In two games, there have been only two home runs. Most of the tallies have come the old-fashioned way.
The way a lot of folks like it.
All Business: The Red Sox Way
I don’t know where Dustin Pedroia got The Red Sox Way: that tough-minded businesslike attitude. But I think his teammates are channeling the energy you can see in his eyes.
Big Papi, Dewey, and Rico
David Ortiz put on a power show now and then, but he was no Reggie Jackson. Dwight Evans was money in the bank, yet you hardly noticed him. Rico Petrocelli was right in the middle of it — full of life. He might throw a punch, but he would never show up a teammate, or even an opponent.
It’s an ethic that has passed down from former owner Tom Yawkey, who was known to play pepper with the batboys.
Dave Dombrowski- The Architect
I would have to have been in Beantown all those years to really know how it all connected, but I’m sure Red Sox President of Baseball Operations Dave Dombrowski has been a big part of it lately. His version of the Sox has won three consecutive Eastern Division championships.
I got to know Dave when he was a young executive with the Expos. In fact, he took a disjointed expansion team and turned them into a force. They would have broken the Braves’ streak of 14 NL Eastern Division championships in 1994, if not for the baseball strike. He left in 1991, just before the Expos came together.
Success in Miami
By then, he was spending Wayne Huizenga’s money with the Marlins — enough to build a Blockbuster team that won the World Series in 2003 with his chosen manager, Jimmy Leyland.
When the Marlins couldn’t make a profit, even with that team, Huizenga held a fire sale. He ultimately sold the same guys he had purchased two years earlier.
Tigers By the Tail
Dombrowski landed in Detroit in 2002, which was a dismal situation in more ways than one. He took over a weak team that didn’t draw flies. Or, maybe it did and had them back in the World Series by 2006.
Dombrowski led the Tigers to five playoff appearances, four consecutive American League Central Division titles, four American League Championship Series appearances (including three consecutive from 2011 to 2013), and American League pennants in 2006 and 2012.
Red Sox on a Roll
In Boston, he really hit his stride after he arrived in August 2015. The Red Sox have won their division three consecutive years, culminating with a record 108 wins in 2018.
Fun at Fenway
Honestly, it’s a lot of fun to watch the Red Sox play. One might think that with Alex Cora coming over from Houston to manage the team, they might play with a bit of a flair, like the Astros. But no, they play old-fashioned hardball.
The brightest stars in the Red Sox lineup — Mookie Betts and J. D. Martinez — fit in neatly, with little fanfare save the roar of the crowd.
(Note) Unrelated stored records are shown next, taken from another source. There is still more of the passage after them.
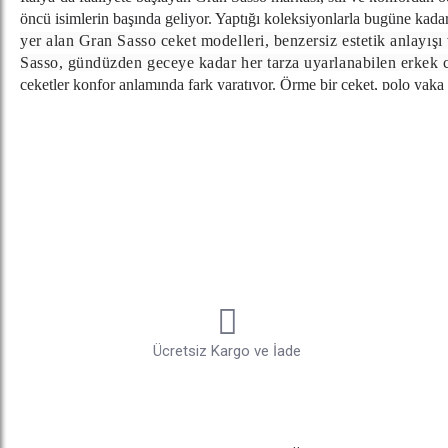
öncü isimlerin başında geliyor. Yaptığı koleksiyonlarla bugüne kad
yer alan Gran Sasso ceket modelleri, benzersiz estetik anlayış
Sasso, gündüzden geceye kadar her tarza uyarlanabilen erkek c
ceketler konfor anlamında fark yaratıyor. Örme bir ceket, polo yaka G
veya dar kesim pantolon ile tamamlayabileceğiniz bu stil ile bulun
Gran Sasso Tişörtler ile Konforu Keşfedin
Değişik kombinasyonlar yaratarak hem gece hem gündüz kullanabilece
konuşturabilirsiniz. Nasıl bir görünüm yakalamak istediğinize göre 
pantolonunuzla yaratıcı tasarımlarda ve rahat Gran Sasso t-shirt model
Sasso erkek t-shirtleri, her zaman her yerde kullanım kolaylığı sağlıy
Gran Sasso Triko modelleri ile Farkı Hissedin
Modern detaylarla İtalyan modasını en özenli şekilde yansıtan Gran
ürünleri sıradan olmak istemeyen ve sofistike görünüm için oldukça i
kaşmir ve %10 viskoz malzemeden üretilmiş olması ile iş hayatı ve g
Ücretsiz Kargo ve İade
bir görünüm elde etmenize yardımcı olurken kanvas, Jean gibi pantolo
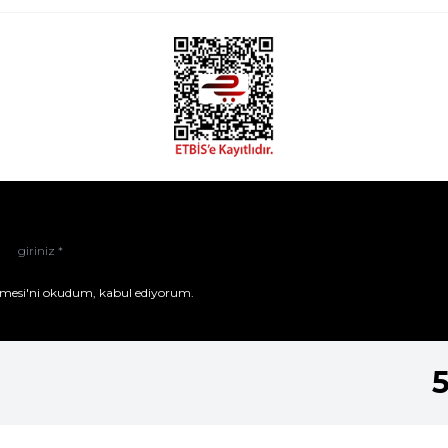
mesi'ni
okudum, kabul ediyorum.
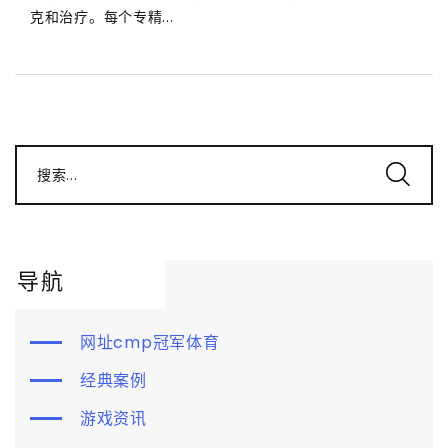
克和治疗。每个专精...
搜索...
导航
网址cmp冠军体育
经典案例
游戏资讯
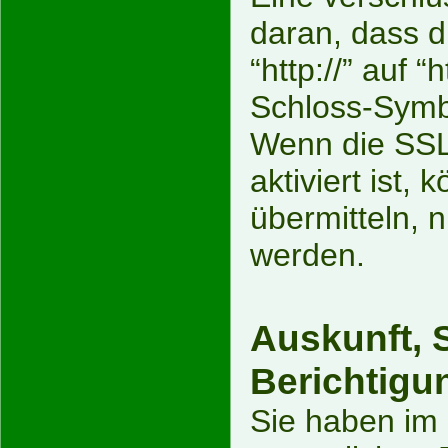
daran, dass d
“http://” auf 
Schloss-Symbo
Wenn die SSL
aktiviert ist,
übermitteln, n
werden.
Auskunft, 
Berichtigu
Sie haben im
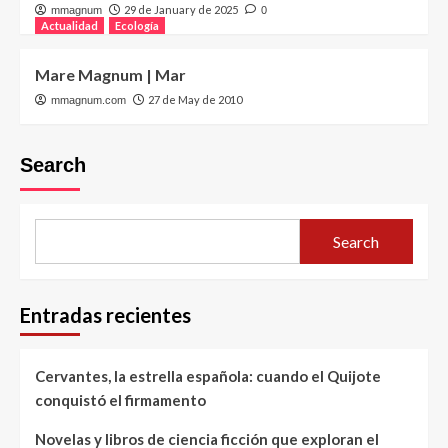
29 de January de 2025
mmagnum
0
Actualidad
Ecología
Mare Magnum | Mar
27 de May de 2010
mmagnum.com
Search
Search
Entradas recientes
Cervantes, la estrella española: cuando el Quijote
conquistó el firmamento
Novelas y libros de ciencia ficción que exploran el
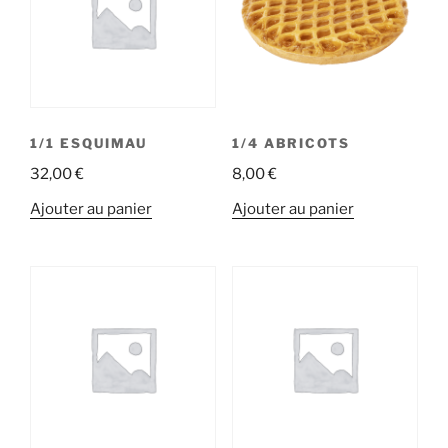
1/1 ESQUIMAU
1/4 ABRICOTS
32,00
€
8,00
€
Ajouter au panier
Ajouter au panier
I can’t imagine it’s just that Williams, Yawkey, Yastrzemski, Jim Rice, Petrocelli, Evans, Pedroia, and other Red Sox alumni have passed the baton so gracefully over the years. There has to be more to it.
Luis! Luis! Luis!
The Red Sox did have a mustachioed, cigar-smoking pitcher named Luis Tiant. He may have been their secret ingredient in the 1970s. If the Sox run into trouble in LA — and they could — they might have to bring El Tiante out to Fenway for a first-pitch ceremony when they get back to the Hub.